■ Work instructions ■
Please report how many lines in these records contain the string "server", and give nothing besides the number.

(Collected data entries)
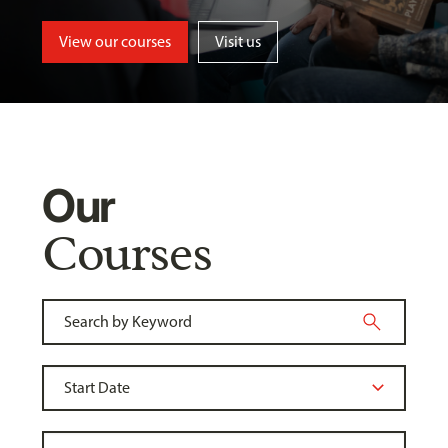
View our courses
Visit us
Our
Courses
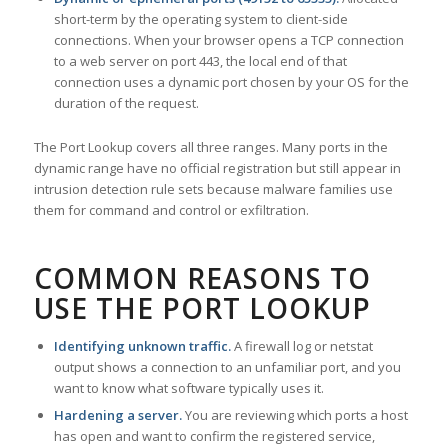
short-term by the operating system to client-side
connections. When your browser opens a TCP connection
to a web server on port 443, the local end of that
connection uses a dynamic port chosen by your OS for the
duration of the request.
The Port Lookup covers all three ranges. Many ports in the
dynamic range have no official registration but still appear in
intrusion detection rule sets because malware families use
them for command and control or exfiltration.
COMMON REASONS TO
USE THE PORT LOOKUP
Identifying unknown traffic.
A firewall log or netstat
output shows a connection to an unfamiliar port, and you
want to know what software typically uses it.
Hardening a server.
You are reviewing which ports a host
has open and want to confirm the registered service,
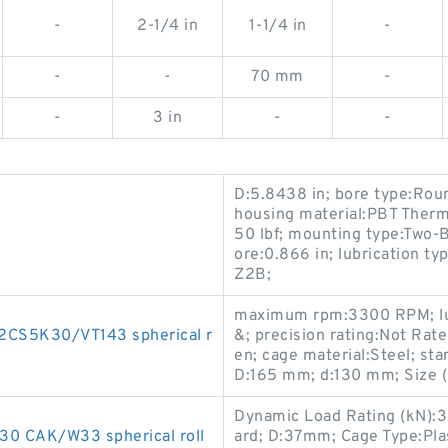
-
2-1/4 in
1-1/4 in
-
-
-
70 mm
-
-
3 in
-
-
D:5.8438 in; bore type:Ro
housing material:PBT Thermo
50 lbf; mounting type:Two-B
ore:0.866 in; lubrication t
Z2B;
maximum rpm:3300 RPM; lub
CS5K30/VT143 spherical r
&; precision rating:Not Rat
en; cage material:Steel; st
D:165 mm; d:130 mm; Size
Dynamic Load Rating (kN):3.
0 CAK/W33 spherical roll
ard; D:37mm; Cage Type:Pla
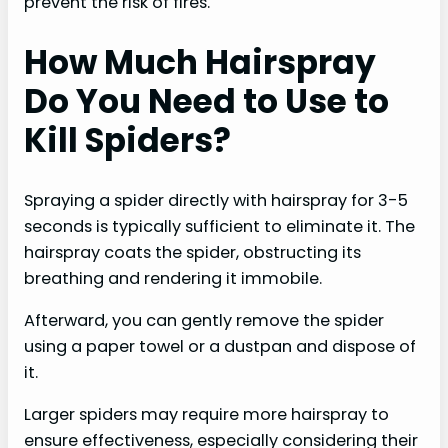
prevent the risk of fires.
How Much Hairspray
Do You Need to Use to
Kill Spiders?
Spraying a spider directly with hairspray for 3-5
seconds is typically sufficient to eliminate it. The
hairspray coats the spider, obstructing its
breathing and rendering it immobile.
Afterward, you can gently remove the spider
using a paper towel or a dustpan and dispose of
it.
Larger spiders may require more hairspray to
ensure effectiveness, especially considering their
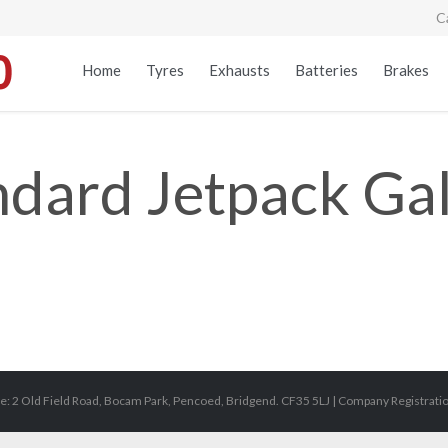
C
Home
Tyres
Exhausts
Batteries
Brakes
ndard Jetpack Gal
e: 2 Old Field Road, Bocam Park, Pencoed, Bridgend. CF35 5LJ | Company Registrat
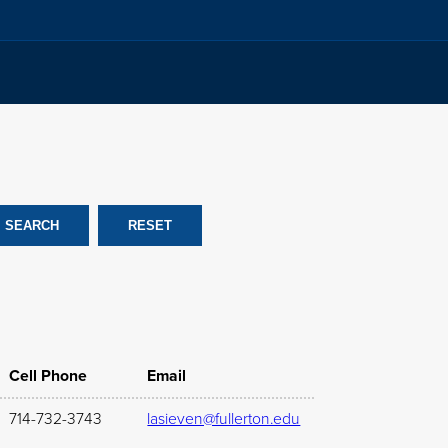
Cell Phone
Email
714-732-3743
lasieven@fullerton.edu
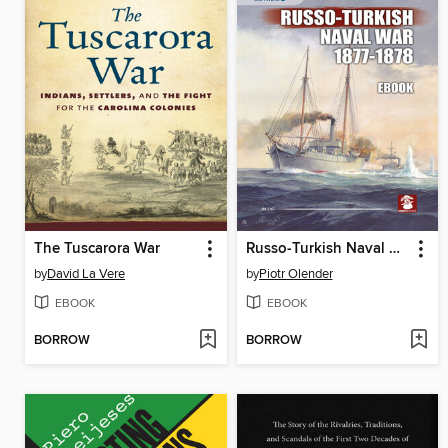
The Tuscarora War
Russo-Turkish Naval War 1877-1878
by
David La Vere
by
Piotr Olender
EBOOK
EBOOK
BORROW
BORROW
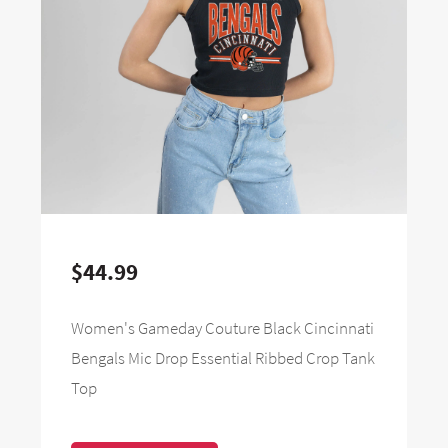
$44.99
Women's Gameday Couture Black Cincinnati
Bengals Mic Drop Essential Ribbed Crop Tank
Top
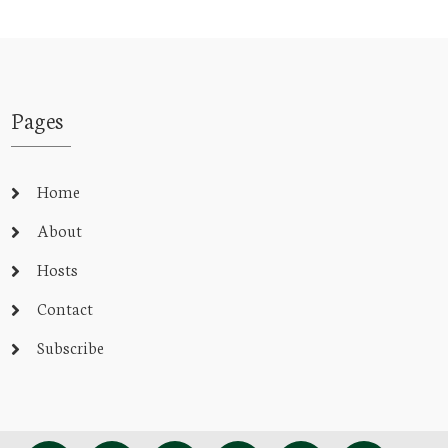
Pages
Home
About
Hosts
Contact
Subscribe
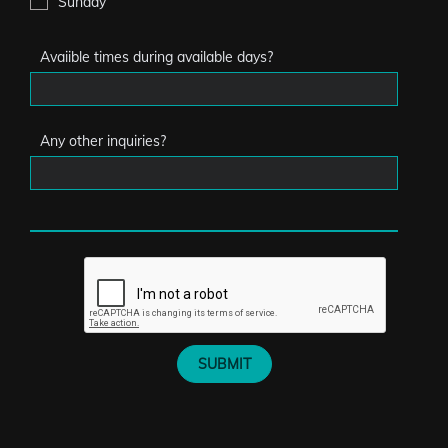
Sunday
Avaiible times during available days?
Any other inquiries?
SUBMIT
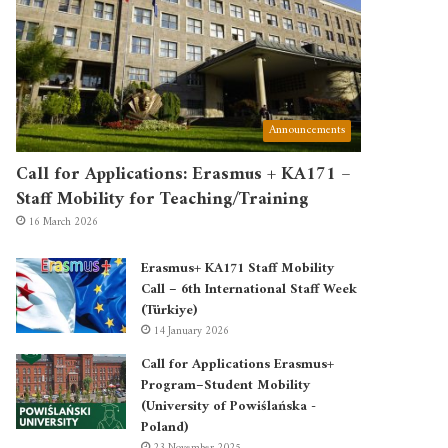
Announcements
Call for Applications: Erasmus + KA171 –
Staff Mobility for Teaching/Training
16 March 2026
Erasmus+ KA171 Staff Mobility
Call – 6th International Staff Week
(Türkiye)
14 January 2026
Call for Applications Erasmus+
Program–Student Mobility
(University of Powiślańska -
Poland)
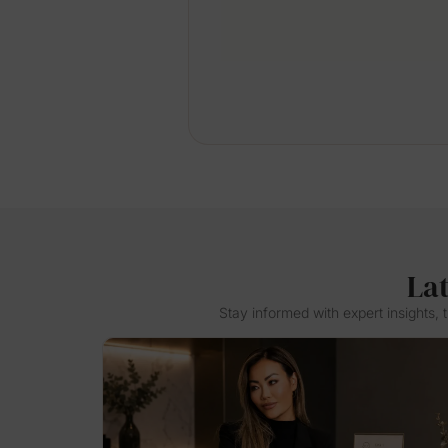
La
Stay informed with expert insights,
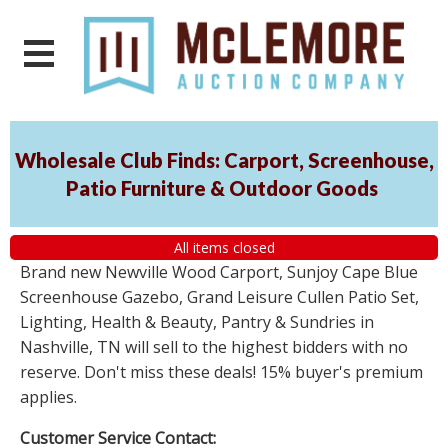
Wholesale Club Finds: Carport, Screenhouse,
Patio Furniture & Outdoor Goods
All items closed
Brand new Newville Wood Carport, Sunjoy Cape Blue
Screenhouse Gazebo, Grand Leisure Cullen Patio Set,
Lighting, Health & Beauty, Pantry & Sundries in
Nashville, TN will sell to the highest bidders with no
reserve. Don't miss these deals! 15% buyer's premium
applies.
Customer Service Contact:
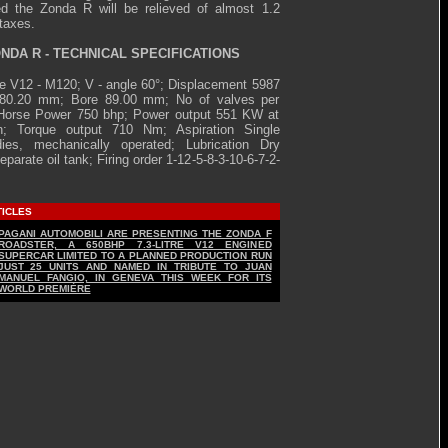
d the Zonda R will be relieved of almost 1.2
 taxes.
NDA R - TECHNICAL SPECIFICATIONS
e V12 - M120; V - angle 60°; Displacement 5987
 80.20 mm; Bore 89.00 mm; No of valves per
 Horse Power 750 bhp; Power output 551 KW at
n; Torque output 710 Nm; Aspiration Single
dies, mechanically operated; Lubrication Dry
parate oil tank; Firing order 1-12-5-8-3-10-6-7-2-
TICLES
PAGANI AUTOMOBILI ARE PRESENTING THE ZONDA F
ROADSTER, A 650BHP 7.3-LITRE V12 ENGINED
SUPERCAR LIMITED TO A PLANNED PRODUCTION RUN
JUST 25 UNITS AND NAMED IN TRIBUTE TO JUAN
MANUEL FANGIO, IN GENEVA THIS WEEK FOR ITS
WORLD PREMIÈRE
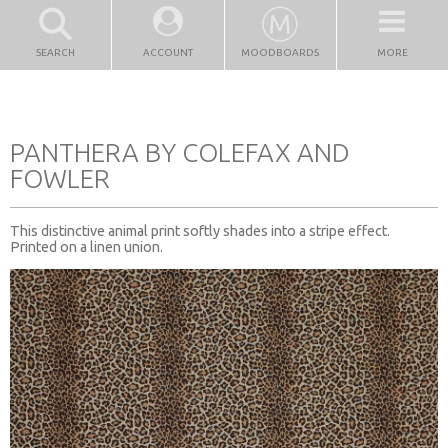
SEARCH
ACCOUNT
MOODBOARDS
MORE
PANTHERA BY COLEFAX AND
FOWLER
This distinctive animal print softly shades into a stripe effect.
Printed on a linen union.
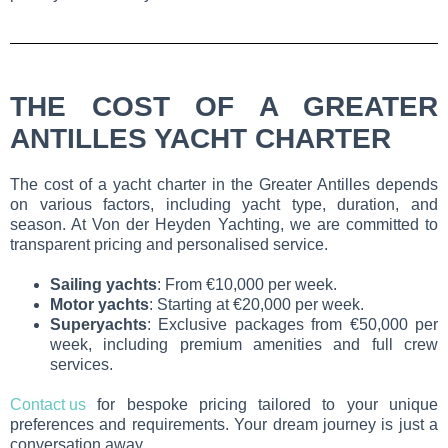
THE COST OF A GREATER
ANTILLES YACHT CHARTER
The cost of a yacht charter in the Greater Antilles depends
on various factors, including yacht type, duration, and
season. At Von der Heyden Yachting, we are committed to
transparent pricing and personalised service.
Sailing yachts
: From €10,000 per week.
Motor yachts
: Starting at €20,000 per week.
Superyachts
: Exclusive packages from €50,000 per
week, including premium amenities and full crew
services.
Contact us
for bespoke pricing tailored to your unique
preferences and requirements. Your dream journey is just a
conversation away.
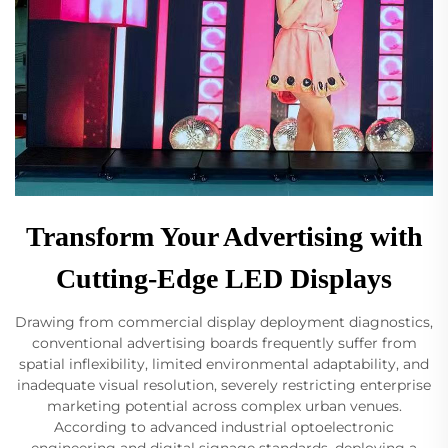
Transform Your Advertising with
Cutting-Edge LED Displays
Drawing from commercial display deployment diagnostics,
conventional advertising boards frequently suffer from
spatial inflexibility, limited environmental adaptability, and
inadequate visual resolution, severely restricting enterprise
marketing potential across complex urban venues.
According to advanced industrial optoelectronic
engineering and digital signage standards, deploying a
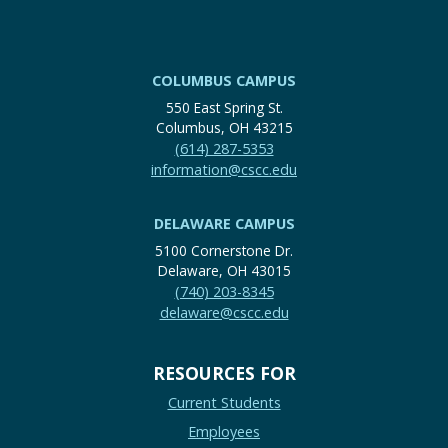
COLUMBUS CAMPUS
550 East Spring St.
Columbus, OH 43215
(614) 287-5353
information@cscc.edu
DELAWARE CAMPUS
5100 Cornerstone Dr.
Delaware, OH 43015
(740) 203-8345
delaware@cscc.edu
RESOURCES FOR
Current Students
Employees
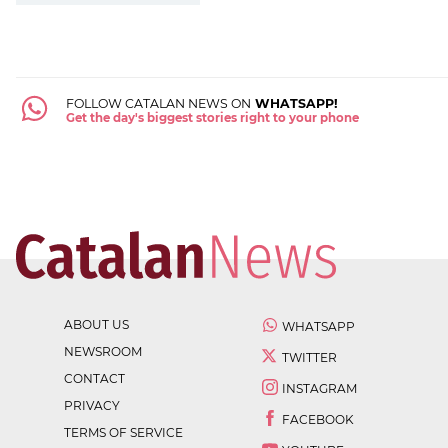
FOLLOW CATALAN NEWS ON
WHATSAPP!
Get the day's biggest stories right to your phone
ABOUT US
WHATSAPP
NEWSROOM
TWITTER
CONTACT
INSTAGRAM
PRIVACY
FACEBOOK
TERMS OF SERVICE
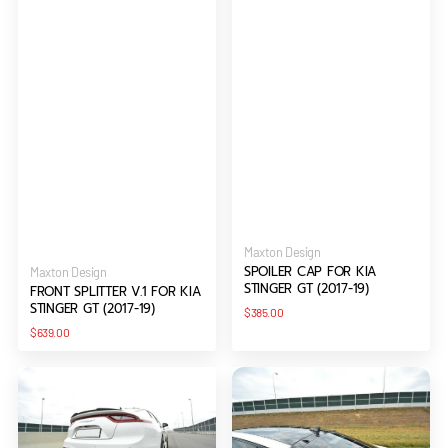
Vendor:
Maxton Design
SPOILER CAP FOR KIA
Vendor:
Maxton Design
STINGER GT (2017-19)
FRONT SPLITTER V.1 FOR KIA
STINGER GT (2017-19)
Regular
$385.00
price
Regular
$639.00
price
REAR
THE
VALANCE
EXTENSION
KIA
OF
FOR
THE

■ Answer section ■
2